▸ **Data**

- Opening Delimiter -

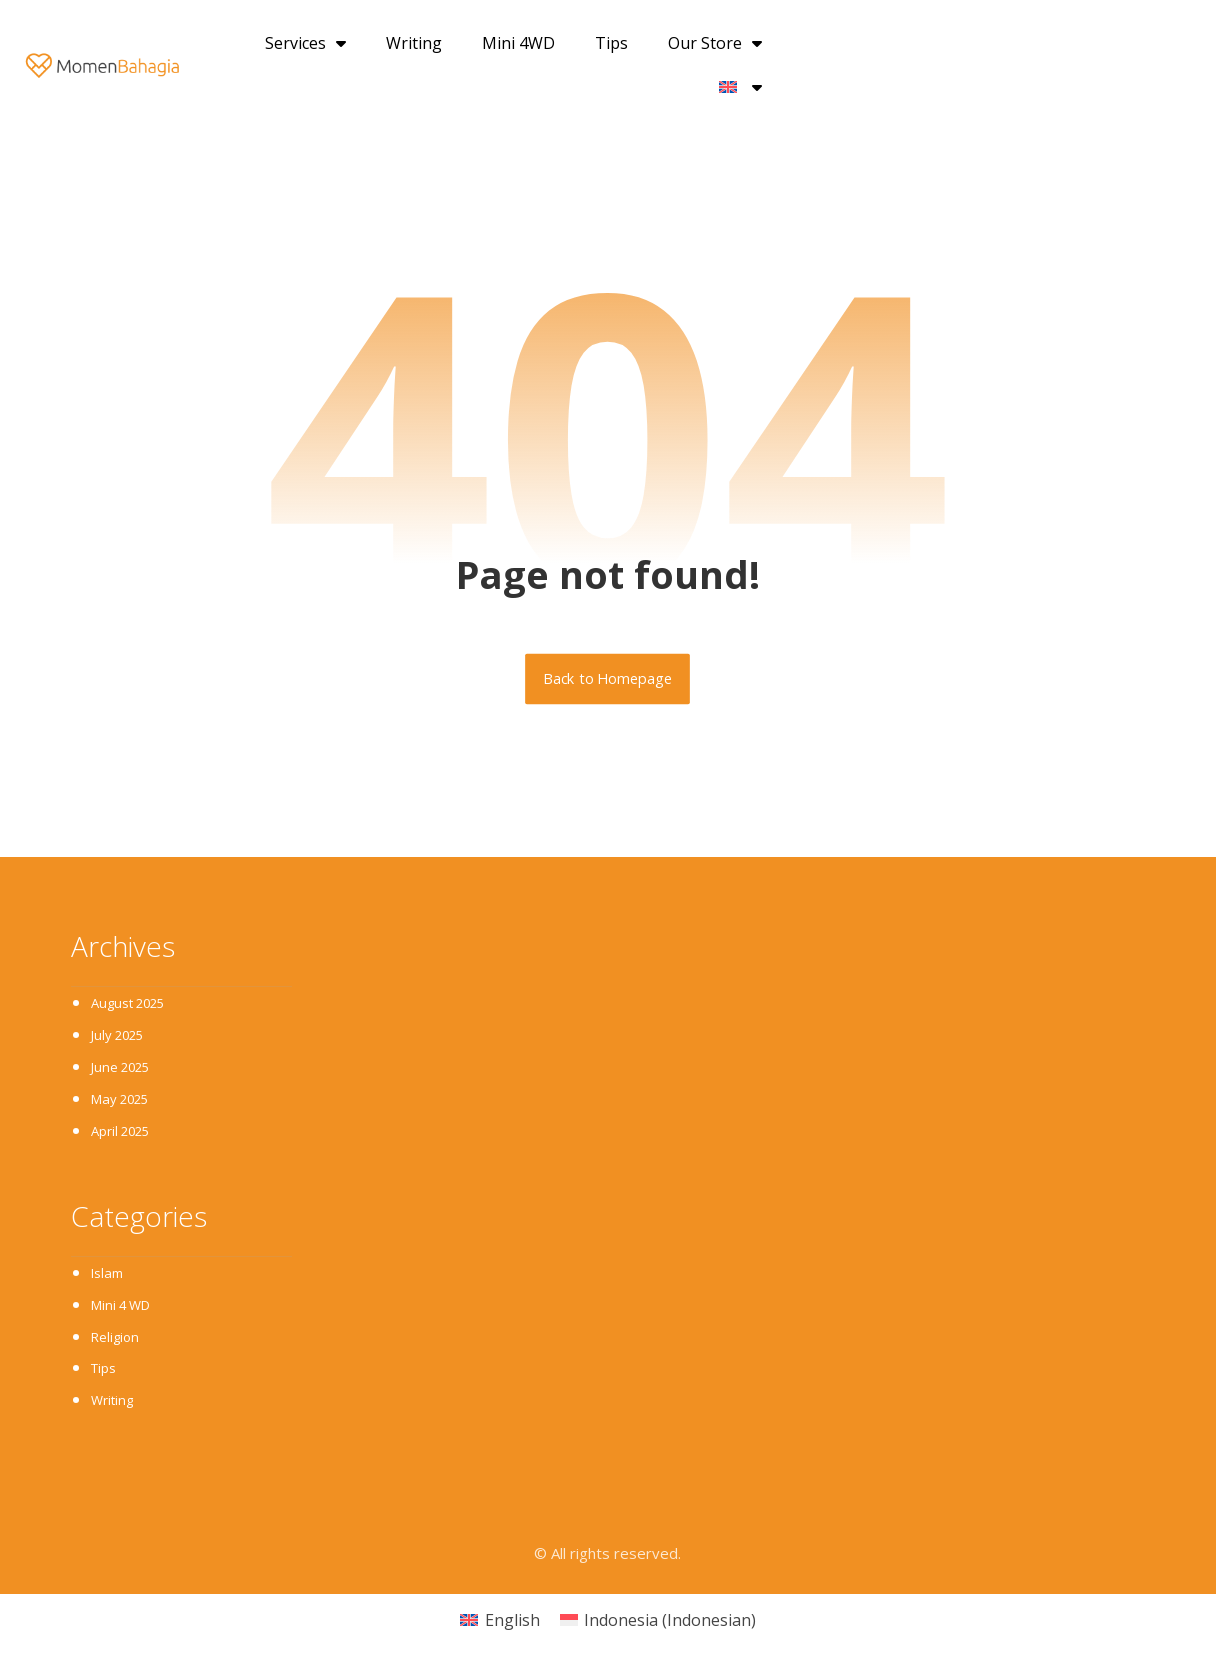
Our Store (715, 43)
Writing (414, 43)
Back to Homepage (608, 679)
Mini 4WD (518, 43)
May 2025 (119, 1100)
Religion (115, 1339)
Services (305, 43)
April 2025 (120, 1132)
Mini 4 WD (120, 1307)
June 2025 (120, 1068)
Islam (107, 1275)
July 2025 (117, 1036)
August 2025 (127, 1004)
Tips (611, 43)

- Closing Delimiter -

▸ **Requirement**
Set every entry down again exactly as written, and omit the images.

▸ **Response for this exercise**
Our Store (715, 43)
Writing (414, 43)
Back to Homepage (608, 679)
Mini 4WD (518, 43)
May 2025 (119, 1100)
Religion (115, 1339)
Services (305, 43)
April 2025 (120, 1132)
Mini 4 WD (120, 1307)
June 2025 (120, 1068)
Islam (107, 1275)
July 2025 (117, 1036)
August 2025 (127, 1004)
Tips (611, 43)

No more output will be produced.